# Corning ware pyroceram dish for calcine of Pd and Pt



## kadriver (Sep 19, 2014)

I did a small batch of Pd about a year ago - none since then.

I used a fused quartz dish to do the calcining.

The pure canary yellow Pd salt was placed in the fused quartz dish.

Then this was placed into a Corning ware casserole dish.

Finally the whole thing was place on electric burner.

The calcining went well until the very end, I had to put another Corning ware casserole dish on top of the first one to form a sort of over in order to get the very tips of the Pd salt to completely burn into sponge.

The question is; has anyone ever used just a pyroceram (Corning ware) dish to calcine Pd salt?

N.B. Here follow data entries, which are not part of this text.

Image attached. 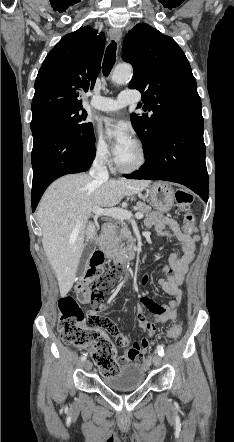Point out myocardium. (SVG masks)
Instances as JSON below:
<instances>
[{"label":"myocardium","instance_id":"f54148a6","mask_svg":"<svg viewBox=\"0 0 234 442\" xmlns=\"http://www.w3.org/2000/svg\"><path fill=\"white\" fill-rule=\"evenodd\" d=\"M134 144L138 150L139 159L132 166H124L118 161V158L116 157L115 158V166L120 172L133 173V172H136V171H139L140 169H142L144 167V165L146 164L147 152H146L144 145L138 140L134 141Z\"/></svg>","mask_w":234,"mask_h":442}]
</instances>
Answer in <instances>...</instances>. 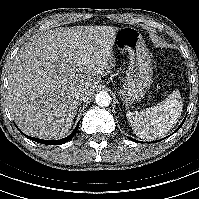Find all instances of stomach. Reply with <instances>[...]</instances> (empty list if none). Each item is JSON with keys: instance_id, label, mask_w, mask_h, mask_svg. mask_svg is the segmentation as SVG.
Segmentation results:
<instances>
[{"instance_id": "obj_1", "label": "stomach", "mask_w": 199, "mask_h": 199, "mask_svg": "<svg viewBox=\"0 0 199 199\" xmlns=\"http://www.w3.org/2000/svg\"><path fill=\"white\" fill-rule=\"evenodd\" d=\"M113 46L129 55L126 80L119 89L122 102L129 108L140 102L150 88L153 75L151 58L140 31L134 27L120 28Z\"/></svg>"}]
</instances>
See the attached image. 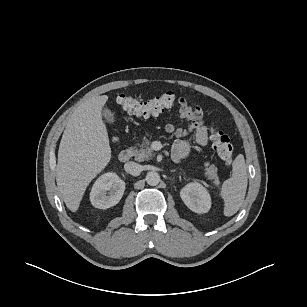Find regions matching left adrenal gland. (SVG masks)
Listing matches in <instances>:
<instances>
[{
	"mask_svg": "<svg viewBox=\"0 0 307 307\" xmlns=\"http://www.w3.org/2000/svg\"><path fill=\"white\" fill-rule=\"evenodd\" d=\"M176 170L175 169H173V170H171L170 172H175Z\"/></svg>",
	"mask_w": 307,
	"mask_h": 307,
	"instance_id": "left-adrenal-gland-1",
	"label": "left adrenal gland"
}]
</instances>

Is the fused quartz dish absolutely necessary?

I can buy a small Corning ware dish at the thrift store for $5 bucks.

I bought 2, four inch diameter, fused quartz dishes (one for Pt and one for Pd) and they cost a hundred dollars each.

Thanks,

kadriver


----------



## Harold_V (Sep 19, 2014)

kadriver said:


> The pure canary yellow Pd salt was placed in the fused quartz dish.


Was this material recovered with DMG? Palladium recovered from solution using ammonium chloride and sodium chlorate comes down red, although that result can be dissolved with ammonium hydroxide and re-precipitated with HCl. That yields a yellow powder. 



> Is the fused quartz dish absolutely necessary?


My opinion? It's highly desirable. I had a pair of Vicor dishes, but managed to fuse some platinum to the dish when heating with a torch. That was my routine after the bulk of the material had been calcined. More or less guaranteed it was all converted. 

Harold


----------



## kadriver (Sep 19, 2014)

Harold_V said:


> Was this material recovered with DMG? Palladium recovered from solution using ammonium chloride and sodium chlorate comes down red, although that result can be dissolved with ammonium hydroxide and re-precipitated with HCl. That yields a yellow powder.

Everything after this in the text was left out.